The patient in this case had additional thrombosis risk factors such as smoking, uncontrolled obesity, and hyperlipidemia. The uncontrolled obesity and hyperlipidemia were considered relative to antipsychotic drugs which may lead to PE. The obesity and hyperlipidemia progressed slowly which made the PE occurred slowly in the fifth year of antipsychotic drugs.

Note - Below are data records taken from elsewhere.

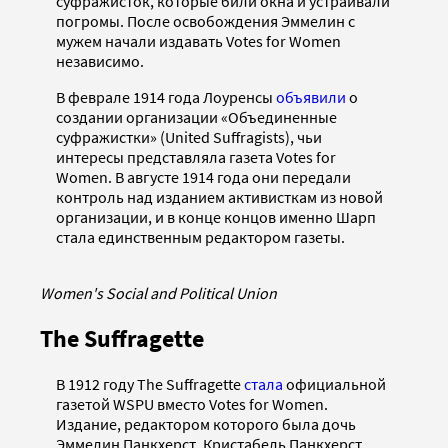
суфражисток, которые били окна и устраивали
погромы. После освобождения Эммелин с
мужем начали издавать Votes for Women
независимо.
В феврале 1914 года Лоуренсы
объявили
о
создании организации «Объединенные
суфражистки» (United Suffragists), чьи
интересы представляла газета Votes for
Women. В августе 1914 года они передали
контроль над изданием активисткам из новой
организации, и в конце концов именно Шарп
стала единственным редактором газеты.
Women's Social and Political Union
The Suffragette
В 1912 году The Suffragette
стала
официальной
газетой WSPU вместо Votes for Women.
Издание, редактором которого была дочь
Эммелин Панкхерст, Кристабель Панкхерст,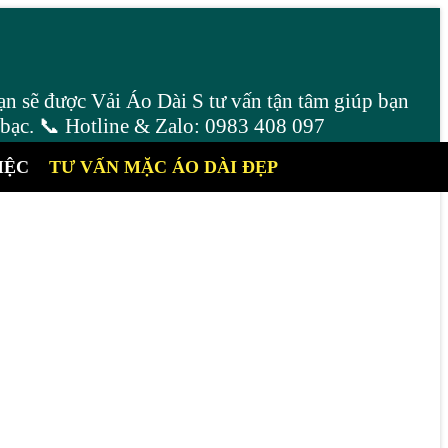
ạn sẽ được Vải Áo Dài S tư vấn tận tâm giúp bạn
 bạc. 📞 Hotline & Zalo: 0983 408 097
IỆC
TƯ VẤN MẶC ÁO DÀI ĐẸP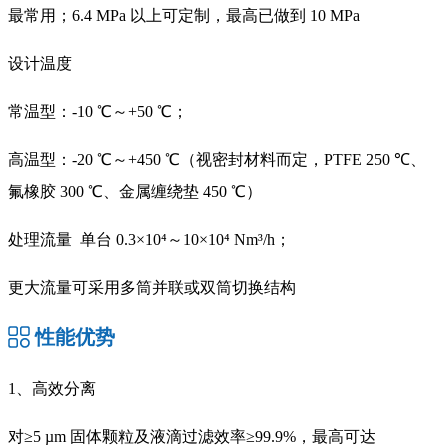
最常用；6.4 MPa 以上可定制，最高已做到 10 MPa
设计温度
常温型：-10 ℃～+50 ℃；
高温型：-20 ℃～+450 ℃（视密封材料而定，PTFE 250 ℃、
氟橡胶 300 ℃、金属缠绕垫 450 ℃）
处理流量 单台 0.3×10⁴～10×10⁴ Nm³/h；
更大流量可采用多筒并联或双筒切换结构
性能优势
1、高效分离
对≥5 µm 固体颗粒及液滴过滤效率≥99.9%，最高可达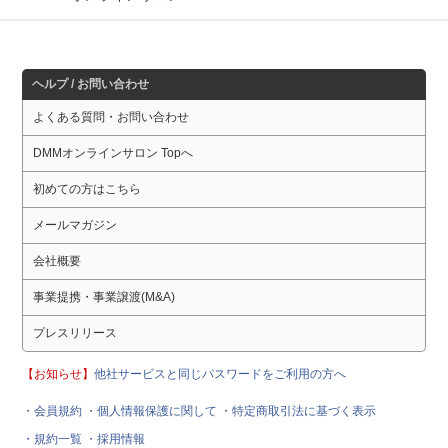
ヘルプ / お問い合わせ
よくある質問・お問い合わせ
DMMオンラインサロン Topへ
初めての方はこちら
メールマガジン
会社概要
事業提携・事業譲渡(M&A)
プレスリリース
【お知らせ】
他社サービスと同じパスワードをご利用の方へ
・会員規約
・個人情報保護に関して
・特定商取引法に基づく表示
・規約一覧
・採用情報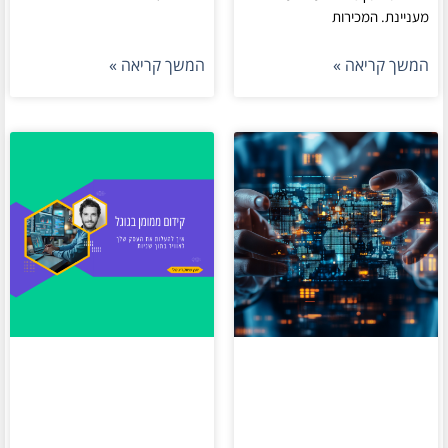
מעניינת. המכירות
המשך קריאה »
המשך קריאה »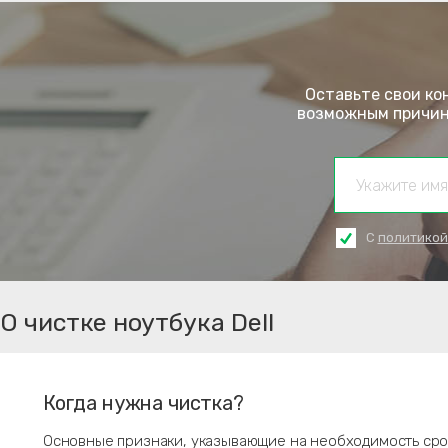
Оставьте свои ко
возможным причина
С
политикой
О чистке ноутбука Dell
Когда нужна чистка?
Основные признаки, указывающие на необходимость сро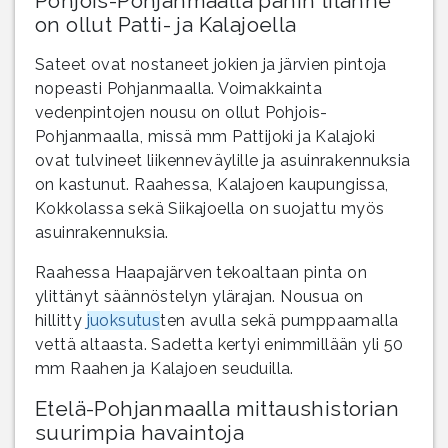
Pohjois-Pohjanmaalla pahin tilanne
on ollut Patti- ja Kalajoella
Sateet ovat nostaneet jokien ja järvien pintoja
nopeasti Pohjanmaalla. Voimakkainta
vedenpintojen nousu on ollut Pohjois-
Pohjanmaalla, missä mm Pattijoki ja Kalajoki
ovat tulvineet liikenneväylille ja asuinrakennuksia
on kastunut. Raahessa, Kalajoen kaupungissa,
Kokkolassa sekä Siikajoella on suojattu myös
asuinrakennuksia.
Raahessa Haapajärven tekoaltaan pinta on
ylittänyt säännöstelyn ylärajan. Nousua on
hillitty
juoksutus
ten avulla sekä pumppaamalla
vettä altaasta. Sadetta kertyi enimmillään yli 50
mm Raahen ja Kalajoen seuduilla.
Etelä-Pohjanmaalla mittaushistorian
suurimpia havaintoja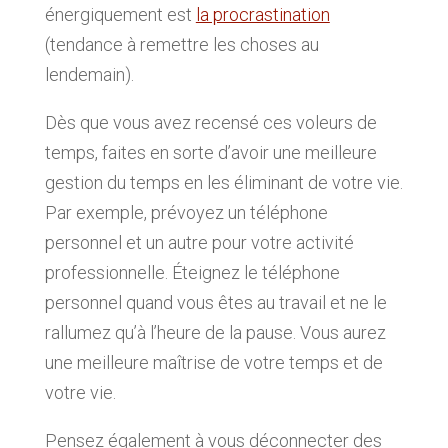
énergiquement est
la procrastination
(tendance à remettre les choses au
lendemain).
Dès que vous avez recensé ces voleurs de
temps, faites en sorte d’avoir une meilleure
gestion du temps en les éliminant de votre vie.
Par exemple, prévoyez un téléphone
personnel et un autre pour votre activité
professionnelle. Éteignez le téléphone
personnel quand vous êtes au travail et ne le
rallumez qu’à l’heure de la pause. Vous aurez
une meilleure maîtrise de votre temps et de
votre vie.
Pensez également à vous déconnecter des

During oral antipsychotic drugs in patients with schizophrenia, if obesity and hyperlipidemia exist, regular follow‐up of d‐dimer is recommended. Moreover, if appearance of hypoxic manifestations such as chest tightness or other respiratory symptoms was observed, CTPA is recommended as soon as possible. Early detection and management is necessary to avoid life‐threatening (in high‐risk group) embolism.

CONCLUSION

This case report did not show that olanzapine is associated with VTD directly. Clinicians should consider this aspect when using antipsychotic drugs for patients, especially those with risk factors for VTD. Patients using antipsychotic drugs should try to improve their living habits, reduce individual risk factors, and avoid iatrogenic factors as much as possible. The mechanism of olanzapine as a cumulative factor in VTD needs to be further explored.

AUTHOR CONTRIBUTIONS

Lumin Wang wrote the introduction and discussion, made the submission, and revised the paper. Yijiao Xu wrote the medical history and revised the paper. Weiwen Jiang analyzed the medication history. Jiaxin Liu analyzed the medical history. Chang Cao analyzed the medication history. Yun Shen modified the article. Xiong Xiao provided the case. Yanrong Ye modified the article.

CONFLICT OF INTEREST

The authors declare that there is no conflict of interest regarding this study.

ETHICAL APPROVAL

Institutional review board approval of our hospital was obtained for this study.

CONSENT

Written informed consent was obtained from the patient to publish this report in accordance with the journal's patient consent policy.